## Task item
Write out nothing but the lines from the one containing "communication collateral including" through the last line below, both included, and without the pictures.

## Data provided
::::::::
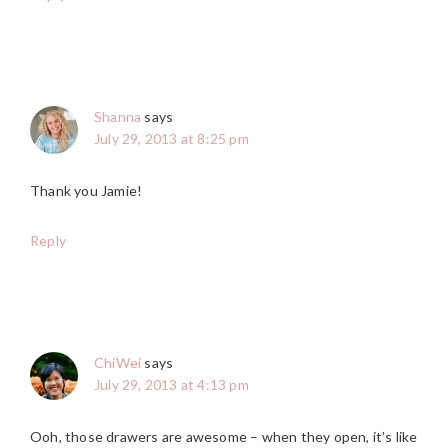
Shanna
says
July 29, 2013 at 8:25 pm
Thank you Jamie!
Reply
ChiWei
says
July 29, 2013 at 4:13 pm
Ooh, those drawers are awesome – when they open, it’s like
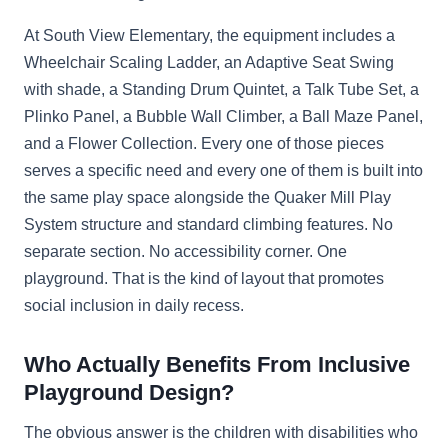
At South View Elementary, the equipment includes a
Wheelchair Scaling Ladder, an Adaptive Seat Swing
with shade, a Standing Drum Quintet, a Talk Tube Set, a
Plinko Panel, a Bubble Wall Climber, a Ball Maze Panel,
and a Flower Collection. Every one of those pieces
serves a specific need and every one of them is built into
the same play space alongside the Quaker Mill Play
System structure and standard climbing features. No
separate section. No accessibility corner. One
playground. That is the kind of layout that promotes
social inclusion in daily recess.
Who Actually Benefits From Inclusive
Playground Design?
The obvious answer is the children with disabilities who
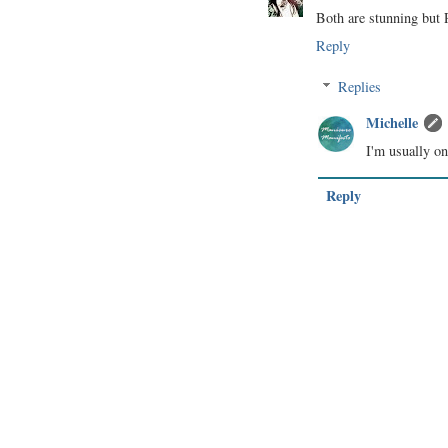
Both are stunning but R
Reply
Replies
Michelle
I'm usually o
Reply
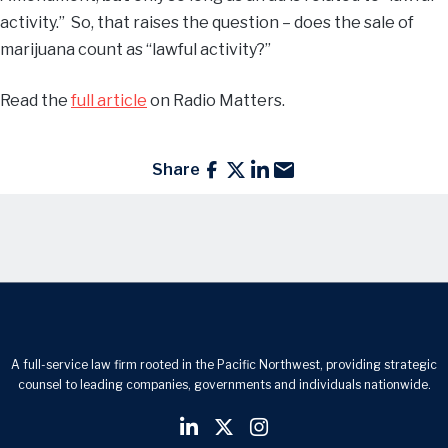
activity.” So, that raises the question – does the sale of
marijuana count as “lawful activity?”
Read the
full article
on Radio Matters.
Share
A full-service law firm rooted in the Pacific Northwest, providing strategic
counsel to leading companies, governments and individuals nationwide.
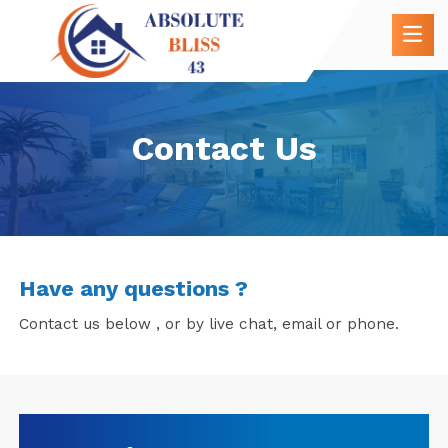
Contact Us
Have any questions ?
Contact us below , or by live chat, email or phone.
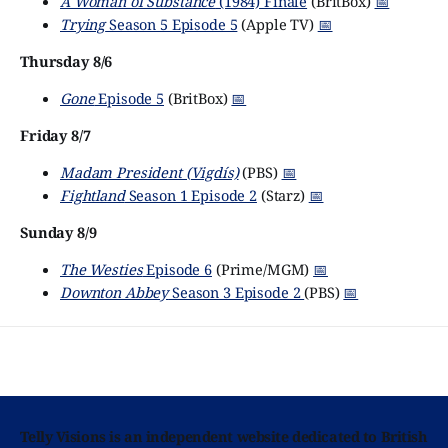
A Woman of Substance
(1984) Finale
(BritBox)
📅
Trying
Season 5 Episode 5
(Apple TV)
📅
Thursday 8/6
Gone
Episode 5
(BritBox)
📅
Friday 8/7
Madam President (Vigdís)
(PBS)
📅
Fightland
Season 1 Episode 2
(Starz)
📅
Sunday 8/9
The Westies
Episode 6
(Prime/MGM)
📅
Downton Abbey
Season 3 Episode 2
(PBS)
📅
Telly Visions is an independent website dedicated to British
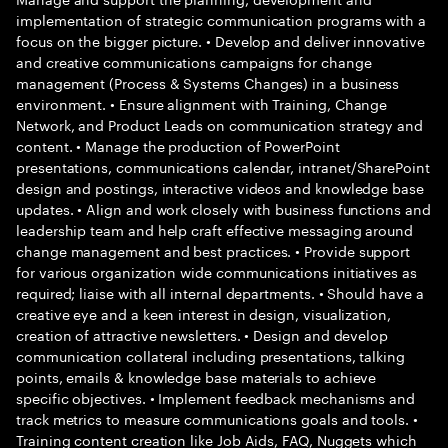
implementation of strategic communication programs with a
focus on the bigger picture. • Develop and deliver innovative
and creative communications campaigns for change
management (Process & Systems Changes) in a business
environment. • Ensure alignment with Training, Change
Network, and Product Leads on communication strategy and
content. • Manage the production of PowerPoint
presentations, communications calendar, intranet/SharePoint
design and postings, interactive videos and knowledge base
updates. • Align and work closely with business functions and
leadership team and help craft effective messaging around
change management and best practices. • Provide support
for various organization wide communications initiatives as
required; liaise with all internal departments. • Should have a
creative eye and a keen interest in design, visualization,
creation of attractive newsletters. • Design and develop
communication collateral including presentations, talking
points, emails & knowledge base materials to achieve
specific objectives. • Implement feedback mechanisms and
track metrics to measure communications goals and tools. •
Training content creation like Job Aids, FAQ, Nuggets which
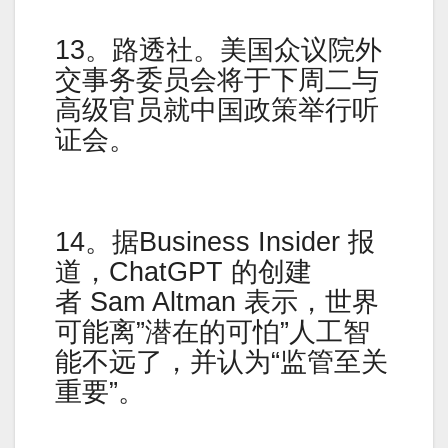
13。路透社。美国众议院外
交事务委员会将于下周二与
高级官员就中国政策举行听
证会。
14。据Business Insider 报
道，ChatGPT 的创建
者 Sam Altman 表示，世界
可能离”潜在的可怕”人工智
能不远了，并认为“监管至关
重要”。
::::::::
## Answer to this exercise
communication collateral including presentations, talking
points, emails & knowledge base materials to achieve
specific objectives. • Implement feedback mechanisms and
track metrics to measure communications goals and tools. •
Training content creation like Job Aids, FAQ, Nuggets which
13。路透社。美国众议院外
交事务委员会将于下周二与
高级官员就中国政策举行听
证会。
14。据Business Insider 报
道，ChatGPT 的创建
者 Sam Altman 表示，世界
可能离”潜在的可怕”人工智
能不远了，并认为“监管至关
重要”。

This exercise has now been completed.